Papa m’a fait promettre de ne pas être imprudent et de rester auprès de toi. »
Il insista sur le mot « papa », parce qu’il avait déjà remarqué qu’il produisait sur tous deux une certaine action paralysante. Par conséquent, son papa, lui aussi, devait être de quelque manière mêlé à ce mystère. Et il exerçait sans doute sur les deux complices une puissance secrète, puisque la seule mention de son nom paraissait les gêner et les inquiéter. Cette fois, non plus, ils ne répondirent rien. Ils mettaient bas les armes. La mère marchait en tête avec le baron. Derrière eux venait
Edgar, mais il n’avait rien de l’humilité d’un serviteur ; au contraire, il était dur, sévère et implacable comme un gardien. Il faisait sonner la chaîne invisible qu’ils cherchaient à secouer et qu’ils ne pouvaient pas briser. La haine avait trempé ses forces d’enfant ; lui, ignorant de tout, était plus puissant que ses deux adversaires, dont les mains étaient liées par l’impénétrable secret.

Le temps pressait. Le baron n’avait plus que quelques jours à rester là et il voulait en tirer parti. Tous deux sentaient qu’il était vain de résister à l’obstination de l’enfant irrité ; aussi eurent-ils recours à l’expédient suprême, au plus misérable de tous, à la fuite, pour échapper, ne fût-ce qu’une heure ou deux, à sa tyrannie.
— Va porter à la poste ces lettres recommandées, dit la mère à Edgar. Ils étaient tous deux dans le hall et le baron parlait dehors avec un cocher de fiacre.

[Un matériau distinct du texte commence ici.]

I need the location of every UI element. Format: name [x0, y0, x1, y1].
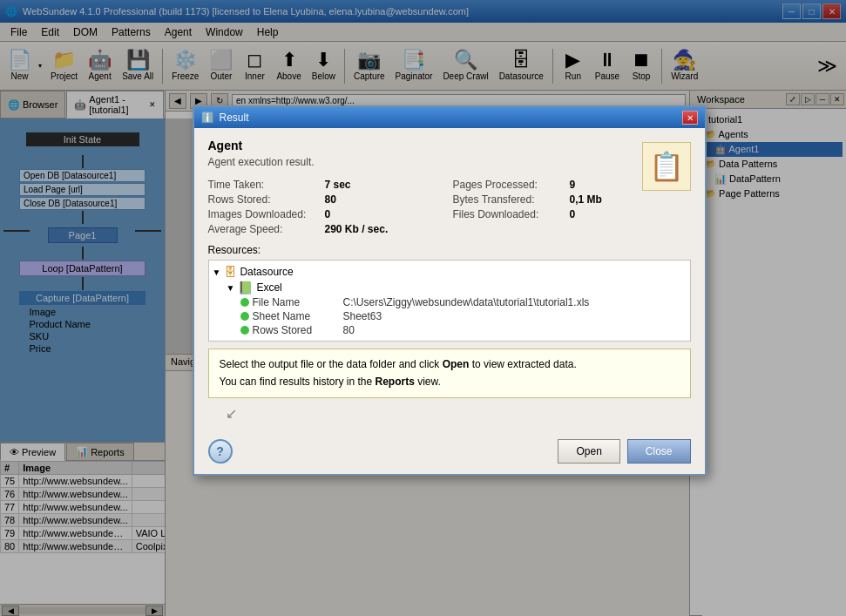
modal-footer-left: ? — [208, 439, 552, 464]
resources-label: Resources: — [208, 244, 691, 256]
stat-bytes-transferred: Bytes Transfered: 0,1 Mb — [453, 193, 691, 206]
modal-section-title: Agent — [208, 139, 691, 152]
info-line2: You can find results history in the Repo… — [220, 374, 680, 390]
modal-footer: ? Open Close — [194, 432, 705, 474]
modal-notebook-icon: 📋 — [642, 142, 691, 191]
modal-body: 📋 Agent Agent execution result. Time Tak… — [194, 128, 705, 431]
open-button[interactable]: Open — [558, 439, 619, 464]
resources-section: Resources: ▼ 🗄 Datasource ▼ 📗 Excel — [208, 244, 691, 342]
green-dot-filename — [240, 298, 249, 307]
result-modal: ℹ️ Result ✕ 📋 Agent Agent execution resu… — [193, 105, 707, 475]
stat-time-taken: Time Taken: 7 sec — [208, 179, 446, 191]
green-dot-rows — [240, 326, 249, 335]
excel-folder-icon: 📗 — [238, 281, 253, 294]
modal-title-text: Result — [220, 112, 249, 124]
modal-title-bar: ℹ️ Result ✕ — [194, 107, 705, 128]
stat-avg-speed: Average Speed: 290 Kb / sec. — [208, 223, 446, 235]
modal-footer-right: Open Close — [558, 439, 690, 464]
close-modal-button[interactable]: Close — [627, 439, 691, 464]
modal-info-icon: ℹ️ — [201, 112, 214, 124]
modal-close-button[interactable]: ✕ — [682, 111, 698, 125]
tree-filename: File Name C:\Users\Ziggy\websundew\data\… — [213, 295, 687, 309]
down-arrow-icon: ↙ — [226, 405, 237, 422]
tree-rowsstored: Rows Stored 80 — [213, 323, 687, 337]
stat-rows-stored: Rows Stored: 80 — [208, 193, 446, 206]
modal-overlay: ℹ️ Result ✕ 📋 Agent Agent execution resu… — [0, 0, 846, 616]
modal-subtitle: Agent execution result. — [208, 156, 691, 168]
stats-grid: Time Taken: 7 sec Pages Processed: 9 Row… — [208, 179, 691, 235]
green-dot-sheetname — [240, 312, 249, 321]
excel-expand-icon: ▼ — [227, 283, 235, 293]
tree-excel[interactable]: ▼ 📗 Excel — [213, 280, 687, 295]
resources-tree: ▼ 🗄 Datasource ▼ 📗 Excel File Name — [208, 260, 691, 342]
expand-icon: ▼ — [213, 267, 221, 277]
info-line1: Select the output file or the data folde… — [220, 356, 680, 373]
modal-title-left: ℹ️ Result — [201, 112, 249, 124]
tree-sheetname: Sheet Name Sheet63 — [213, 309, 687, 323]
tree-datasource[interactable]: ▼ 🗄 Datasource — [213, 264, 687, 280]
stat-images-downloaded: Images Downloaded: 0 — [208, 208, 446, 220]
arrow-indicator: ↙ — [226, 405, 691, 422]
info-box: Select the output file or the data folde… — [208, 349, 691, 397]
datasource-folder-icon: 🗄 — [224, 265, 236, 279]
help-button[interactable]: ? — [208, 439, 233, 464]
stat-files-downloaded: Files Downloaded: 0 — [453, 208, 691, 220]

Avec défiance Edgar prit les deux lettres. Il pensait que d’habitude c’était toujours un domestique de l’hôtel qui avait fait les commissions de sa mère. Est-ce qu’ils complotaient encore quelque chose contre lui ?

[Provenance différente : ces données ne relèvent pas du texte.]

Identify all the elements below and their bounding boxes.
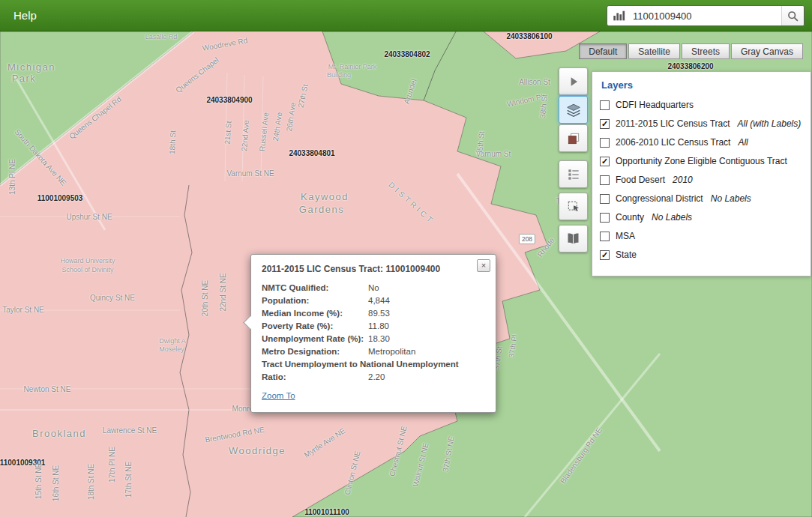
layer-checkbox[interactable] xyxy=(600,138,610,148)
layer-label: State xyxy=(616,250,637,260)
copy-button[interactable] xyxy=(559,124,588,152)
book-icon xyxy=(565,231,581,247)
popup-field-label: Poverty Rate (%): xyxy=(262,320,368,333)
popup-rows: NMTC Qualified:NoPopulation:4,844Median … xyxy=(262,282,485,384)
layer-item[interactable]: ✓State xyxy=(592,250,811,260)
popup-field-value: 18.30 xyxy=(368,333,485,345)
layer-note: All xyxy=(738,137,748,148)
route-shield: 208 xyxy=(519,234,535,244)
layer-label: Congressional District xyxy=(616,193,703,204)
popup-field-label: Tract Unemployment to National Unemploym… xyxy=(262,358,485,371)
layers-panel-title: Layers xyxy=(592,72,811,100)
popup-row: Ratio:2.20 xyxy=(262,371,485,384)
popup-row: Population:4,844 xyxy=(262,294,485,307)
play-button[interactable] xyxy=(559,67,588,95)
layer-checkbox[interactable] xyxy=(600,175,610,185)
layer-label: CDFI Headquarters xyxy=(616,100,694,110)
popup-row: Median Income (%):89.53 xyxy=(262,307,485,320)
popup-field-value: 4,844 xyxy=(368,294,485,307)
app-header: Help xyxy=(0,0,812,31)
popup-close-button[interactable]: × xyxy=(477,259,490,272)
layer-item[interactable]: Food Desert2010 xyxy=(592,175,811,185)
layer-checkbox[interactable]: ✓ xyxy=(600,250,610,260)
layer-item[interactable]: 2006-2010 LIC Census TractAll xyxy=(592,137,811,148)
layers-list: CDFI Headquarters✓2011-2015 LIC Census T… xyxy=(592,100,811,260)
popup-title: 2011-2015 LIC Census Tract: 11001009400 xyxy=(262,264,485,274)
search-widget xyxy=(607,5,805,26)
app-window: 2403380610024033804802240338062002403380… xyxy=(0,0,812,517)
layer-label: Food Desert xyxy=(616,175,665,185)
popup-field-value: 11.80 xyxy=(368,320,485,333)
popup-row: NMTC Qualified:No xyxy=(262,282,485,294)
basemap-graycanvas-button[interactable]: Gray Canvas xyxy=(731,43,803,59)
magnifier-icon xyxy=(787,10,799,22)
play-icon xyxy=(566,74,581,89)
layer-item[interactable]: ✓Opportunity Zone Eligible Contiguous Tr… xyxy=(592,156,811,166)
layer-item[interactable]: CDFI Headquarters xyxy=(592,100,811,110)
layer-item[interactable]: CountyNo Labels xyxy=(592,212,811,223)
basemap-streets-button[interactable]: Streets xyxy=(682,43,730,59)
zoom-to-link[interactable]: Zoom To xyxy=(262,391,295,400)
popup-field-value: No xyxy=(368,282,485,294)
layers-button[interactable] xyxy=(559,96,588,124)
popup-field-label: Metro Designation: xyxy=(262,345,368,358)
layer-note: No Labels xyxy=(711,193,751,204)
layer-checkbox[interactable]: ✓ xyxy=(600,119,610,129)
popup-field-label: Ratio: xyxy=(262,371,368,384)
bookmarks-button[interactable] xyxy=(559,225,588,253)
layer-item[interactable]: Congressional DistrictNo Labels xyxy=(592,193,811,204)
basemap-satellite-button[interactable]: Satellite xyxy=(628,43,680,59)
layer-label: MSA xyxy=(616,231,635,241)
basemap-default-button[interactable]: Default xyxy=(579,43,627,59)
layer-checkbox[interactable]: ✓ xyxy=(600,157,610,166)
popup-row: Tract Unemployment to National Unemploym… xyxy=(262,358,485,371)
layer-checkbox[interactable] xyxy=(600,194,610,204)
layer-checkbox[interactable] xyxy=(600,100,610,110)
layer-note: 2010 xyxy=(673,175,693,185)
help-button[interactable]: Help xyxy=(13,0,37,31)
layer-checkbox[interactable] xyxy=(600,213,610,223)
layer-label: 2006-2010 LIC Census Tract xyxy=(616,137,730,148)
popup-field-value: 2.20 xyxy=(368,371,485,384)
popup-row: Metro Designation:Metropolitan xyxy=(262,345,485,358)
popup-field-label: Unemployment Rate (%): xyxy=(262,333,368,345)
search-button[interactable] xyxy=(781,6,804,25)
layer-note: No Labels xyxy=(652,212,692,223)
select-button[interactable] xyxy=(559,193,588,220)
popup-field-value: 89.53 xyxy=(368,307,485,320)
legend-button[interactable] xyxy=(559,160,588,188)
popup-field-label: Median Income (%): xyxy=(262,307,368,320)
layer-checkbox[interactable] xyxy=(600,232,610,241)
layer-label: Opportunity Zone Eligible Contiguous Tra… xyxy=(616,156,787,166)
bar-chart-icon xyxy=(607,6,630,25)
layer-note: All (with Labels) xyxy=(738,118,802,129)
map-toolbar xyxy=(559,67,589,262)
popup-field-value: Metropolitan xyxy=(368,345,485,358)
overlap-squares-icon xyxy=(566,131,581,146)
legend-icon xyxy=(566,167,581,182)
search-input[interactable] xyxy=(630,10,781,22)
layers-panel: Layers CDFI Headquarters✓2011-2015 LIC C… xyxy=(592,71,811,276)
popup-field-label: Population: xyxy=(262,294,368,307)
layer-label: County xyxy=(616,212,644,223)
select-rectangle-icon xyxy=(566,199,581,214)
popup-row: Unemployment Rate (%):18.30 xyxy=(262,333,485,345)
basemap-switcher: Default Satellite Streets Gray Canvas xyxy=(579,43,803,59)
layer-item[interactable]: MSA xyxy=(592,231,811,241)
layer-item[interactable]: ✓2011-2015 LIC Census TractAll (with Lab… xyxy=(592,118,811,129)
popup-row: Poverty Rate (%):11.80 xyxy=(262,320,485,333)
tract-popup: × 2011-2015 LIC Census Tract: 1100100940… xyxy=(250,254,496,413)
layer-label: 2011-2015 LIC Census Tract xyxy=(616,118,730,129)
layers-icon xyxy=(565,102,582,118)
popup-field-label: NMTC Qualified: xyxy=(262,282,368,294)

Il eut un moment d’hésitation, puis il demanda : « Où m’attendras-tu ? »
— Ici.
— Sûr ?
— Oui.
— Mais ne t’en va pas. Tu resteras ici, dans le hall, jusqu’à ce que je revienne ?

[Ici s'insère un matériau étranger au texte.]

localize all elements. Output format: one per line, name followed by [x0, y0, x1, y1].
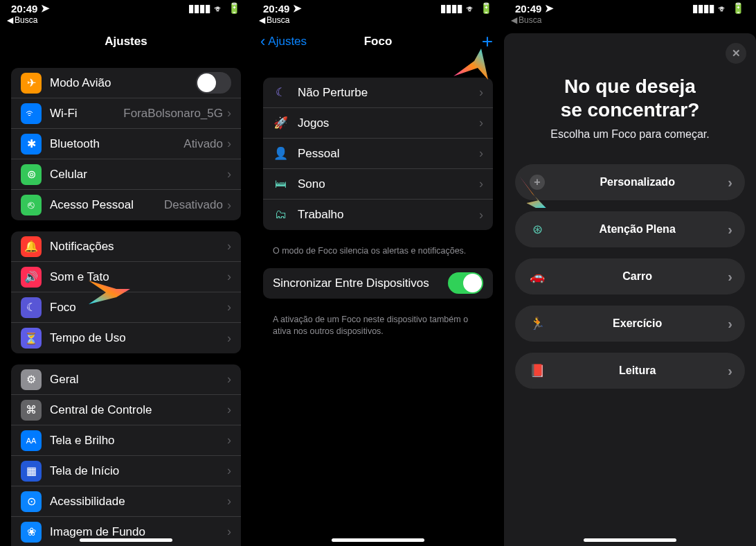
- battery-icon: 🔋: [228, 2, 241, 15]
- row-label: Modo Avião: [50, 76, 196, 90]
- sync-group: Sincronizar Entre Dispositivos: [263, 268, 493, 299]
- phone-focus-picker: 20:49 ➤ ▮▮▮▮ ᯤ 🔋 ◀ Busca ✕ No que deseja…: [504, 0, 756, 546]
- row-value: Desativado: [164, 198, 223, 212]
- row-label: Som e Tato: [50, 270, 227, 284]
- settings-row[interactable]: ⊚Celular›: [11, 159, 241, 190]
- location-icon: ➤: [293, 2, 302, 15]
- settings-row[interactable]: ⊙Acessibilidade›: [11, 486, 241, 517]
- settings-row[interactable]: 🔔Notificações›: [11, 231, 241, 262]
- settings-row[interactable]: ⚙Geral›: [11, 364, 241, 395]
- status-time: 20:49: [515, 3, 541, 15]
- focus-label: Pessoal: [298, 147, 479, 161]
- focus-modes-group: ☾Não Perturbe›🚀Jogos›👤Pessoal›🛏Sono›🗂Tra…: [263, 78, 493, 230]
- back-label: Ajustes: [268, 35, 307, 49]
- settings-row[interactable]: ☾Foco›: [11, 292, 241, 323]
- settings-row[interactable]: AATela e Brilho›: [11, 425, 241, 456]
- focus-row[interactable]: 🚀Jogos›: [263, 108, 493, 139]
- breadcrumb[interactable]: ◀ Busca: [504, 14, 756, 26]
- breadcrumb-label: Busca: [15, 15, 37, 25]
- row-label: Central de Controle: [50, 403, 227, 417]
- phone-settings: 20:49 ➤ ▮▮▮▮ ᯤ 🔋 ◀ Busca Ajustes ✈Modo A…: [0, 0, 252, 546]
- settings-row[interactable]: ✈Modo Avião: [11, 68, 241, 98]
- choice-icon: +: [528, 175, 547, 190]
- chevron-right-icon: ›: [227, 433, 231, 448]
- focus-icon: 🗂: [273, 208, 288, 222]
- settings-row[interactable]: ⌘Central de Controle›: [11, 395, 241, 425]
- focus-label: Jogos: [298, 116, 479, 130]
- chevron-right-icon: ›: [227, 403, 231, 417]
- row-label: Celular: [50, 168, 227, 182]
- focus-choice[interactable]: +Personalizado›: [515, 164, 745, 200]
- settings-row[interactable]: ⏳Tempo de Uso›: [11, 323, 241, 353]
- row-label: Imagem de Fundo: [50, 525, 227, 539]
- choice-icon: 📕: [528, 363, 547, 378]
- location-icon: ➤: [545, 2, 554, 15]
- breadcrumb[interactable]: ◀ Busca: [0, 14, 252, 26]
- row-icon: ☾: [21, 297, 42, 318]
- settings-row[interactable]: ᯤWi-FiForaBolsonaro_5G›: [11, 98, 241, 129]
- focus-choice[interactable]: 🏃Exercício›: [515, 306, 745, 342]
- row-label: Tela e Brilho: [50, 434, 227, 448]
- title-line: se concentrar?: [561, 99, 700, 121]
- chevron-right-icon: ›: [227, 136, 231, 151]
- row-icon: ✈: [21, 73, 42, 94]
- row-value: ForaBolsonaro_5G: [123, 107, 223, 121]
- row-icon: ⎋: [21, 195, 42, 215]
- chevron-right-icon: ›: [479, 177, 483, 191]
- breadcrumb-label: Busca: [267, 15, 289, 25]
- row-icon: ⌘: [21, 400, 42, 421]
- focus-choice[interactable]: ⊛Atenção Plena›: [515, 211, 745, 247]
- chevron-right-icon: ›: [227, 270, 231, 284]
- settings-row[interactable]: ⎋Acesso PessoalDesativado›: [11, 190, 241, 220]
- sync-toggle[interactable]: [448, 272, 483, 294]
- wifi-icon: ᯤ: [718, 3, 728, 15]
- choice-label: Atenção Plena: [547, 223, 728, 236]
- chevron-right-icon: ›: [728, 175, 732, 191]
- chevron-right-icon: ›: [479, 116, 483, 130]
- chevron-left-icon: ◀: [7, 15, 13, 25]
- focus-choice[interactable]: 🚗Carro›: [515, 258, 745, 294]
- battery-icon: 🔋: [480, 2, 493, 15]
- sync-label: Sincronizar Entre Dispositivos: [273, 276, 448, 290]
- settings-row[interactable]: 🔊Som e Tato›: [11, 262, 241, 292]
- focus-row[interactable]: 🛏Sono›: [263, 169, 493, 200]
- breadcrumb[interactable]: ◀ Busca: [252, 14, 504, 26]
- focus-row[interactable]: ☾Não Perturbe›: [263, 78, 493, 108]
- focus-row[interactable]: 👤Pessoal›: [263, 139, 493, 169]
- focus-choice[interactable]: 📕Leitura›: [515, 353, 745, 389]
- row-icon: ❀: [21, 522, 42, 543]
- wifi-icon: ᯤ: [214, 3, 224, 15]
- status-time: 20:49: [263, 3, 289, 15]
- chevron-right-icon: ›: [227, 239, 231, 254]
- breadcrumb-label: Busca: [519, 15, 541, 25]
- page-title: Foco: [364, 35, 393, 49]
- nav-bar: ‹ Ajustes Foco +: [252, 26, 504, 57]
- location-icon: ➤: [41, 2, 50, 15]
- add-button[interactable]: +: [482, 32, 493, 51]
- nav-bar: Ajustes: [0, 26, 252, 57]
- back-button[interactable]: ‹ Ajustes: [260, 33, 307, 51]
- signal-icon: ▮▮▮▮: [188, 2, 210, 15]
- close-button[interactable]: ✕: [726, 43, 746, 64]
- home-indicator: [332, 538, 424, 542]
- settings-row[interactable]: ✱BluetoothAtivado›: [11, 129, 241, 159]
- focus-icon: 🛏: [273, 177, 288, 191]
- choice-icon: 🏃: [528, 316, 547, 331]
- status-bar: 20:49 ➤ ▮▮▮▮ ᯤ 🔋: [504, 0, 756, 14]
- status-bar: 20:49 ➤ ▮▮▮▮ ᯤ 🔋: [0, 0, 252, 14]
- row-label: Wi-Fi: [50, 107, 123, 121]
- row-toggle[interactable]: [196, 72, 231, 94]
- chevron-right-icon: ›: [728, 222, 732, 238]
- chevron-right-icon: ›: [227, 331, 231, 346]
- chevron-left-icon: ◀: [511, 15, 517, 25]
- title-line: No que deseja: [564, 76, 696, 97]
- focus-label: Não Perturbe: [298, 86, 479, 100]
- status-icons: ▮▮▮▮ ᯤ 🔋: [188, 2, 241, 15]
- sync-row[interactable]: Sincronizar Entre Dispositivos: [263, 268, 493, 299]
- focus-row[interactable]: 🗂Trabalho›: [263, 200, 493, 230]
- row-icon: ᯤ: [21, 103, 42, 124]
- chevron-right-icon: ›: [227, 198, 231, 213]
- focus-picker-sheet: ✕ No que deseja se concentrar? Escolha u…: [504, 33, 756, 546]
- settings-row[interactable]: ▦Tela de Início›: [11, 456, 241, 486]
- chevron-right-icon: ›: [728, 269, 732, 285]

Dans le sentiment de sa supériorité il parlait déjà à sa mère sur un ton de commandement. Depuis l’avant-veille bien des choses avaient changé.
Puis il partit, en emportant les deux lettres. Sur la porte il passa près du baron. Il lui parla pour la première fois depuis deux jours :
— Je ne fais que porter ces deux lettres. Maman m’attend. Je vous en prie, ne partez pas avant que je sois revenu.
Le baron s’affaça rapidement pour le laisser passer, en disant : « Oui, oui, sois sans crainte. »
Edgar se précipita vers la poste. Il fut obligé d’attendre. Un monsieur qui était avant lui posait à l’employé une foule de questions ennuyeuses. Enfin il put s’acquitter de sa mission et revint vite, avec les récépissés. Et il arriva juste à temps pour voir que sa mère et le baron venaient de prendre place dans le fiacre qui détalait.
Il en était pétrifié de fureur. Il faillit ramasser des pierres pour les leur lancer. Ils lui avaient donc échappé, mais au moyen de quel grossier, de quel abominable mensonge ! Il savait depuis la veille que sa mère mentait ; mais de voir qu’elle avait l’impudence de violer une promesse formelle, cela lui enleva son dernier reste de confiance. La vie devenait pour lui incompréhensible, maintenant qu’il voyait que les paroles derrière lesquelles il avait supposé qu’était la réalité n’avaient pas plus de valeur que des bulles de savon qui éclatent au moindre souffle. Mais quel terrible secret ce devait être pour amener des adultes à le tromper, lui, un enfant, et à s’enfuir comme des criminels ? Dans les livres qu’il avait lus les hommes trompaient et assassinaient pour acquérir de l’argent, de la puissance ou des royaumes. Mais ici qu’est-ce qui les faisait agir ? Que voulaient-ils tous deux ? Pourquoi se cachaient-ils devant lui ? Que cherchaient-ils à dissimuler sous cent mensonges ? Il se martyrisait le cerveau. Il sentait obscurément
que l’enfance était enfermée derrière ce secret et qu’une fois qu’on l’avait pénétré on devenait enfin une grande personne, un homme.